Pada tahun 1997 an saya bekerja pada Perusahan Jepang di wilayah Cilegon. Suatu malam kira-kira jam 9 an sehabis makan malam, saya bersama seorang rekan kerja pulang naik angkot ke arah Merak untuk kembali ke Mes Perusahaan tempat kami tinggal. Di depan persimpangan
Polres Cilegon, angkot yang kami tumpangi di stop oleh seorang Bapak yang sedang menggendong anak umur 2 tahunan sambil menuntun 2 orang anak lainnya kira-kira usia 5 dan 7 tahun semuanya anak perempuan. Penampilan semuanya sangat lusuh, anak terkecil tidak pakai sandal sedang yang lainnya pakai sandal jepit yang sudah kotor.

Ketika angkot berhenti Bapak tsb tidak langsung naik tetapi melongok ke sopir sambil memperlihatkan berapa jumlah uang yang dia miliki, saya yang duduk dibelakang sopir melihat kejadian itu walaupun tidak tahu pasti berapa banyak uang recehan 100 rupiaan yang dia tunjukkan ke sopir, perkiraan saya sekitar Rp 600, padahal normalnya satu orang harus bayar minimal Rp 1000. Bapak tsb minta izin ke sopir untuk naik angkot walaupun dengan ongkos seadanya. Melihat uang kurang, sopir tidak memperkenankan Bapak itu naik dan hendak maju lagi, saya terperanjat dan berteriak Stop-stop... langsung bilang sama sopir, tolong Bapak dan anaknya dibawa, biar saya yang bayar ongkosnya.

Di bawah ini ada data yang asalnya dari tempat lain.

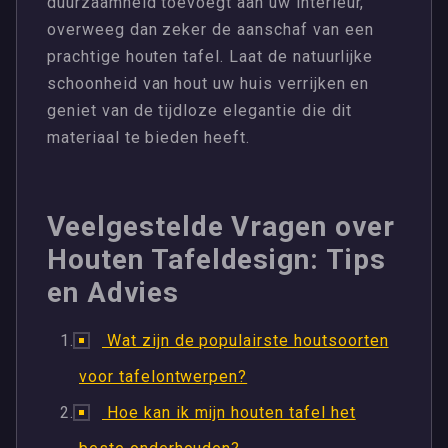
duurzaamheid toevoegt aan uw interieur,
overweeg dan zeker de aanschaf van een
prachtige houten tafel. Laat de natuurlijke
schoonheid van hout uw huis verrijken en
geniet van de tijdloze elegantie die dit
materiaal te bieden heeft.
Veelgestelde Vragen over
Houten Tafeldesign: Tips
en Advies
Wat zijn de populairste houtsoorten
voor tafelontwerpen?
Hoe kan ik mijn houten tafel het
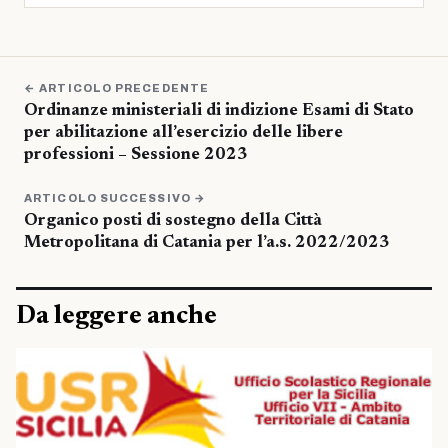
← ARTICOLO PRECEDENTE
Ordinanze ministeriali di indizione Esami di Stato
per abilitazione all’esercizio delle libere
professioni – Sessione 2023
ARTICOLO SUCCESSIVO →
Organico posti di sostegno della Città
Metropolitana di Catania per l’a.s. 2022/2023
Da leggere anche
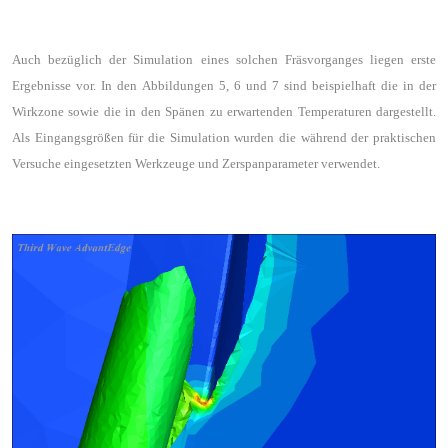
Auch bezüglich der Simulation eines solchen Fräsvorganges liegen erste
Ergebnisse vor. In den Abbildungen 5, 6 und 7 sind beispielhaft die in der
Wirkzone sowie die in den Spänen zu erwartenden Temperaturen dargestellt.
Als Eingangsgrößen für die Simulation wurden die während der praktischen
Versuche eingesetzten Werkzeuge und Zerspanparameter verwendet.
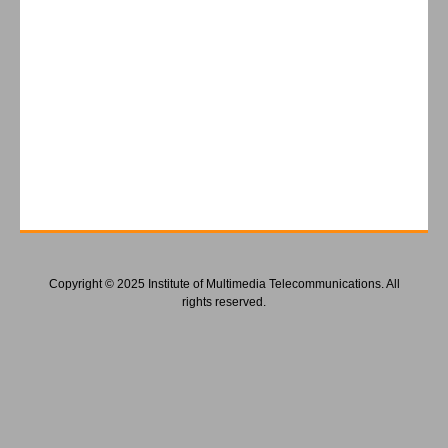
Copyright © 2025 Institute of Multimedia Telecommunications. All
rights reserved.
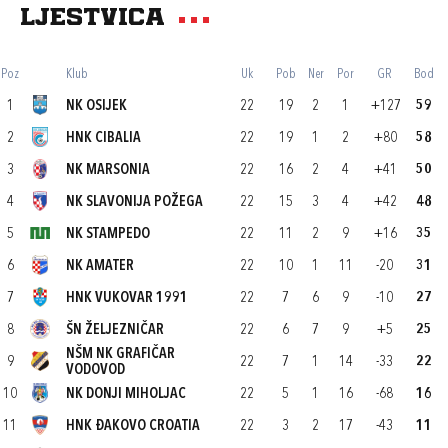
Ljestvica
Poz
Klub
Uk
Pob
Ner
Por
GR
Bod
1
NK OSIJEK
22
19
2
1
+127
59
2
HNK CIBALIA
22
19
1
2
+80
58
3
NK MARSONIA
22
16
2
4
+41
50
4
NK SLAVONIJA POŽEGA
22
15
3
4
+42
48
5
NK STAMPEDO
22
11
2
9
+16
35
6
NK AMATER
22
10
1
11
-20
31
7
HNK VUKOVAR 1991
22
7
6
9
-10
27
8
ŠN ŽELJEZNIČAR
22
6
7
9
+5
25
NŠM NK GRAFIČAR
9
22
7
1
14
-33
22
VODOVOD
10
NK DONJI MIHOLJAC
22
5
1
16
-68
16
11
HNK ĐAKOVO CROATIA
22
3
2
17
-43
11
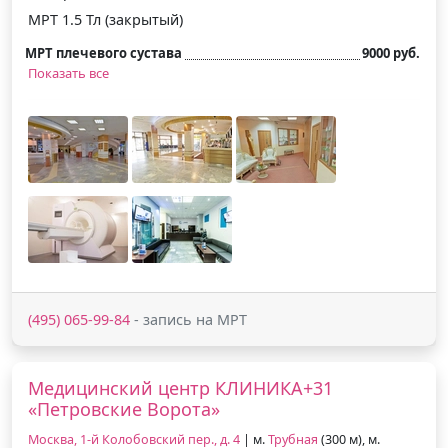
МРТ 1.5 Тл (закрытый)
МРТ плечевого сустава
9000 руб.
Показать все
(495) 065-99-84
- запись на МРТ
Медицинский центр КЛИНИКА+31
«Петровские Ворота»
Москва, 1-й Колобовский пер., д. 4
| м.
Трубная
(300 м), м.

Sambil masuk mobil, Bapak tadi mengucapkan terimakasih, lalu duduk di dekat pintu sambil menggendong 2 anak karena yang satunya saya gendong, selanjutnya dia hanya tertunduk mungkin malu sama penumpang lain yang kebetulan memang angkot sudah terisi penuh. Menyaksikan semua itu saya bergetar, dan naluri saya berkata orang ini pasti sedang membutuhkan pertolongan. Dalam perjalanan saya coba tanya dengan nada simpati, malam-malam begini Bapak mau pergi kemana? Dia jawab: saya mau pergi ke Pasar merak. Kok malam-malam, emang Bapak mau belanja apa? Jawabnya : Bukan, saya mau cari truk sayur, rencananya saya ingin menumpang truk untuk pulang kampung ke Sukabumi.

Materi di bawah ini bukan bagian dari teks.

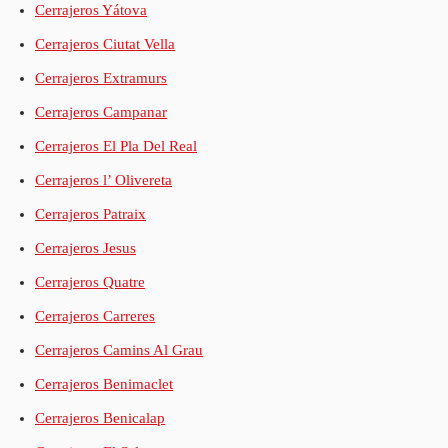
Cerrajeros Yátova
Cerrajeros Ciutat Vella
Cerrajeros Extramurs
Cerrajeros Campanar
Cerrajeros El Pla Del Real
Cerrajeros l’ Olivereta
Cerrajeros Patraix
Cerrajeros Jesus
Cerrajeros Quatre
Cerrajeros Carreres
Cerrajeros Camins Al Grau
Cerrajeros Benimaclet
Cerrajeros Benicalap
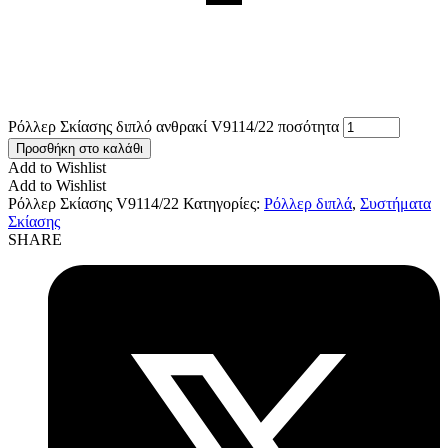
Ρόλλερ Σκίασης διπλό ανθρακί V9114/22 ποσότητα
Προσθήκη στο καλάθι
Add to Wishlist
Add to Wishlist
Ρόλλερ Σκίασης V9114/22
Κατηγορίες:
Ρόλλερ διπλά
,
Συστήματα
Σκίασης
SHARE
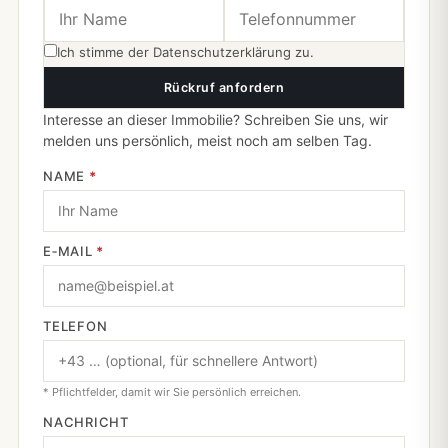
Ich stimme der
Datenschutzerklärung
zu.
Rückruf anfordern
Interesse an dieser Immobilie? Schreiben Sie uns, wir
melden uns persönlich, meist noch am selben Tag.
NAME
*
E‑MAIL
*
TELEFON
* Pflichtfelder, damit wir Sie persönlich erreichen.
NACHRICHT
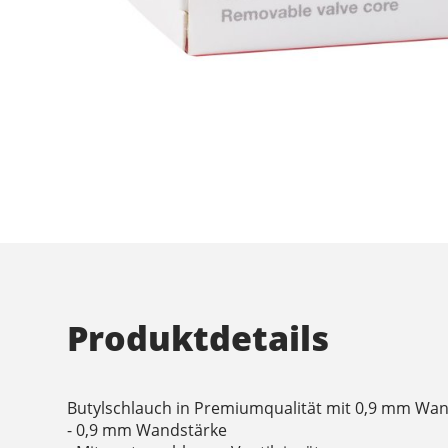
Produktdetails
Butylschlauch in Premiumqualität mit 0,9 mm Wan
- 0,9 mm Wandstärke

Mendengar jawaban itu saya tersedak, hati bergetar, air mata saya bercucuran, bukan hanya karena saya keturunan dari Sukabumi tapi bagaimana membayangkan kalau itu anak balita saya yang harus naik truk dari Merak ke Sukabumi, malam-malam lagi. Selanjutnya saya bertaruh pasti keluarga ini belum makan... dan ternyata betul.... Ya Alloh, tak mungkin saya membiarkan keluarga ini dengan perut kosong naik truk pulang ke Sukabumi sementara saya tidur dengan perut kekenyangan. Singkat cerita saya ajak keluarga Bapak itu ke tempat saya, lalu saya hidangkan makanan yang saya miliki agar dia bisa makan, saya berikan obat-obatan ringan dan bekal biskuit serta mie instan. Selanjutnya saya antar dia naik angkot ke Merak dan tak lupa dititipi uang untuk beli tiket bis lebih dari cukup.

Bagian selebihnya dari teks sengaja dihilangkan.